Data records
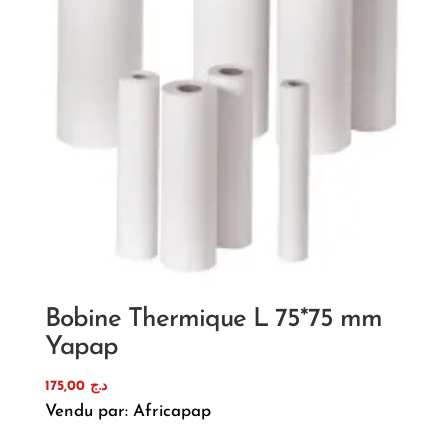
Bobine Thermique L 75*75 mm
Yapap
175,00
د.ج
Vendu par: Africapap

# [Your goal]
Restate the records in full and word for word, but keep the pictures out.

# [Solution to this problem]
Bobine Thermique L 75*75 mm
Yapap
175,00
د.ج
Vendu par: Africapap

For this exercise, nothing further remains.